For his part, Steinbrecher has maintained open communications with administrators, coaches, student-athletes, faculty and medical staff throughout the process. He said the coaches were "bitterly disappointed" at the decision, but they have turned their attention to the student-athletes with campuses opening back up. That means a system with proper safeguards that can be monitored.
"I'd love to be in a situation where we can get our winter sports up and running — whether it's on time or in a delayed fashion," Steinbrecher said. "Again, and as we're getting our campuses open, and students in the classroom and faculty in our classroom. Then it starts to take on a life of its own."

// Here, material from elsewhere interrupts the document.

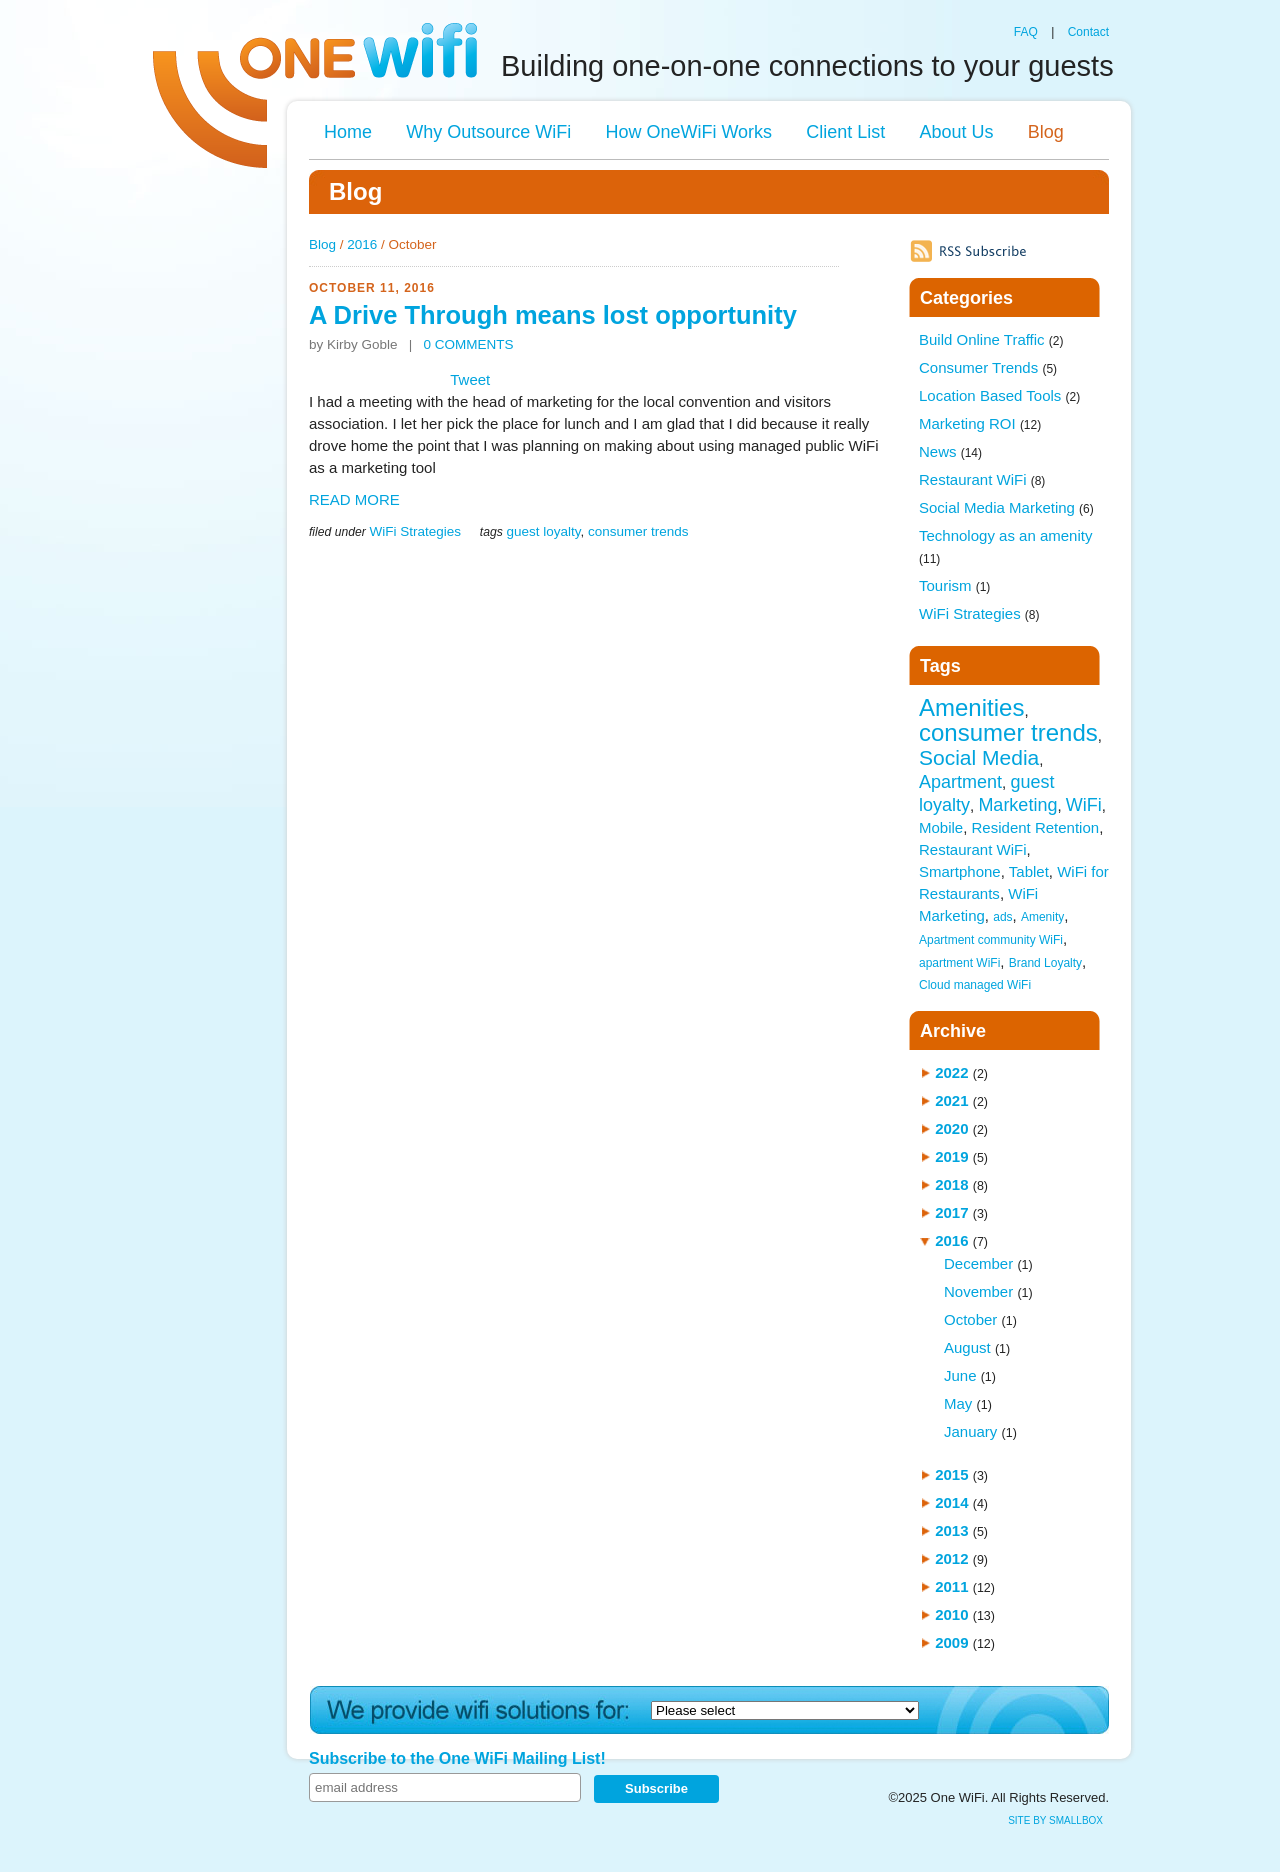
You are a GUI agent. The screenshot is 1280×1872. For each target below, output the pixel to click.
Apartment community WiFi (991, 940)
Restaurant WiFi (982, 479)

When all that's done, then spring football becomes an option. Steinbrecher saw the five-game spring plan the Ohio Athletic Conference — a Division III conference — put out. He's working with groups, including student-athletes, to see whether that's possible.
"I can't put a number on it yet, but we think it is viable," he said. "We've thought it was viable for some time, but we're still working through all the details of it, and that starts with how many games do we think we can play keeping in mind the health and well-being of the student-athletes."
It's safe to say Steinbrecher has doubled down since canceling the season, and the MAC does have a plan in action. The work continues, but those decisions revolve around COVID-19. Steinbrecher continues to emphasize that above everything else.
"That's the ultimate decision-maker in all this," he said. "That's the virus."